Problem
Present the lines below again, exactly as they stand.

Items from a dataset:
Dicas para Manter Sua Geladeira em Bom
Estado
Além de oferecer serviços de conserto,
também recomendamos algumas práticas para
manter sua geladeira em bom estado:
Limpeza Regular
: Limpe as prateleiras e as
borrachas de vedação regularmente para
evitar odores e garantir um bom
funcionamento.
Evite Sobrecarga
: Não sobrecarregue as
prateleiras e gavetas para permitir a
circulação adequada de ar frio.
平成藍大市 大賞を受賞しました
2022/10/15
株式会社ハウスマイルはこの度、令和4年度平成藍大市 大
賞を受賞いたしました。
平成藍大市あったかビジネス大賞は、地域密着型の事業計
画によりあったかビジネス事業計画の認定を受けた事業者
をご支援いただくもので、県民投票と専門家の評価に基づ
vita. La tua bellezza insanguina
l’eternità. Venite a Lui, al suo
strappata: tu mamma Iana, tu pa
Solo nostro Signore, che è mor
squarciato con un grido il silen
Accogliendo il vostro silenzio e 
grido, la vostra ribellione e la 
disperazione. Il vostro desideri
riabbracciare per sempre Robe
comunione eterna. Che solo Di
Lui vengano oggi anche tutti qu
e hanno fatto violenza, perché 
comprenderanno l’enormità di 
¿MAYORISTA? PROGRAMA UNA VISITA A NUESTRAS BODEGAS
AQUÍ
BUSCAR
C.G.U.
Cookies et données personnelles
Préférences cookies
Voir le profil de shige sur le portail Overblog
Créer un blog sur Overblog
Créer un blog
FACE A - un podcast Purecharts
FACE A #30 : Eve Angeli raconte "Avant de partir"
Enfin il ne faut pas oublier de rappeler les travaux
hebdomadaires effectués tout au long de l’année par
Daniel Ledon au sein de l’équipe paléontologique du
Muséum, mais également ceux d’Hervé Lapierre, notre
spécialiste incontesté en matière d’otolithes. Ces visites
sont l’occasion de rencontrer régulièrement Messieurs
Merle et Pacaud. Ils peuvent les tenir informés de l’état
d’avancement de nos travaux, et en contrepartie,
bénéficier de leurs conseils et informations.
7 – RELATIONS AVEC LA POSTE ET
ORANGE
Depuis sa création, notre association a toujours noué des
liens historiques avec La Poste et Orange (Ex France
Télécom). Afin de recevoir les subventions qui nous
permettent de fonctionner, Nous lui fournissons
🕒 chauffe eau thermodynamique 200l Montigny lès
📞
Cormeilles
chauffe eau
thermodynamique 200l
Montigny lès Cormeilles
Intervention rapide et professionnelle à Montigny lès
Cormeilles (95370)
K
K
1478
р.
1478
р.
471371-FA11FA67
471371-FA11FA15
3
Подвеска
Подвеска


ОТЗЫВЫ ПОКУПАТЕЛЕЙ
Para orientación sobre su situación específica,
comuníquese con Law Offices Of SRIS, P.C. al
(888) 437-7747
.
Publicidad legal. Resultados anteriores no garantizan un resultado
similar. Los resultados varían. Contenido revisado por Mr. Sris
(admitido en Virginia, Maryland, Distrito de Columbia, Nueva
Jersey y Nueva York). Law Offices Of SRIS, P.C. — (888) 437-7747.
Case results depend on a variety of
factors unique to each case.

Reply
Dicas para Manter Sua Geladeira em Bom
Estado
Além de oferecer serviços de conserto,
também recomendamos algumas práticas para
manter sua geladeira em bom estado:
Limpeza Regular
: Limpe as prateleiras e as
borrachas de vedação regularmente para
evitar odores e garantir um bom
funcionamento.
Evite Sobrecarga
: Não sobrecarregue as
prateleiras e gavetas para permitir a
circulação adequada de ar frio.
平成藍大市 大賞を受賞しました
2022/10/15
株式会社ハウスマイルはこの度、令和4年度平成藍大市 大
賞を受賞いたしました。
平成藍大市あったかビジネス大賞は、地域密着型の事業計
画によりあったかビジネス事業計画の認定を受けた事業者
をご支援いただくもので、県民投票と専門家の評価に基づ
vita. La tua bellezza insanguina
l’eternità. Venite a Lui, al suo
strappata: tu mamma Iana, tu pa
Solo nostro Signore, che è mor
squarciato con un grido il silen
Accogliendo il vostro silenzio e 
grido, la vostra ribellione e la 
disperazione. Il vostro desideri
riabbracciare per sempre Robe
comunione eterna. Che solo Di
Lui vengano oggi anche tutti qu
e hanno fatto violenza, perché 
comprenderanno l’enormità di 
¿MAYORISTA? PROGRAMA UNA VISITA A NUESTRAS BODEGAS
AQUÍ
BUSCAR
C.G.U.
Cookies et données personnelles
Préférences cookies
Voir le profil de shige sur le portail Overblog
Créer un blog sur Overblog
Créer un blog
FACE A - un podcast Purecharts
FACE A #30 : Eve Angeli raconte "Avant de partir"
Enfin il ne faut pas oublier de rappeler les travaux
hebdomadaires effectués tout au long de l’année par
Daniel Ledon au sein de l’équipe paléontologique du
Muséum, mais également ceux d’Hervé Lapierre, notre
spécialiste incontesté en matière d’otolithes. Ces visites
sont l’occasion de rencontrer régulièrement Messieurs
Merle et Pacaud. Ils peuvent les tenir informés de l’état
d’avancement de nos travaux, et en contrepartie,
bénéficier de leurs conseils et informations.
7 – RELATIONS AVEC LA POSTE ET
ORANGE
Depuis sa création, notre association a toujours noué des
liens historiques avec La Poste et Orange (Ex France
Télécom). Afin de recevoir les subventions qui nous
permettent de fonctionner, Nous lui fournissons
🕒 chauffe eau thermodynamique 200l Montigny lès
📞
Cormeilles
chauffe eau
thermodynamique 200l
Montigny lès Cormeilles
Intervention rapide et professionnelle à Montigny lès
Cormeilles (95370)
K
K
1478
р.
1478
р.
471371-FA11FA67
471371-FA11FA15
3
Подвеска
Подвеска


ОТЗЫВЫ ПОКУПАТЕЛЕЙ
Para orientación sobre su situación específica,
comuníquese con Law Offices Of SRIS, P.C. al
(888) 437-7747
.
Publicidad legal. Resultados anteriores no garantizan un resultado
similar. Los resultados varían. Contenido revisado por Mr. Sris
(admitido en Virginia, Maryland, Distrito de Columbia, Nueva
Jersey y Nueva York). Law Offices Of SRIS, P.C. — (888) 437-7747.
Case results depend on a variety of
factors unique to each case.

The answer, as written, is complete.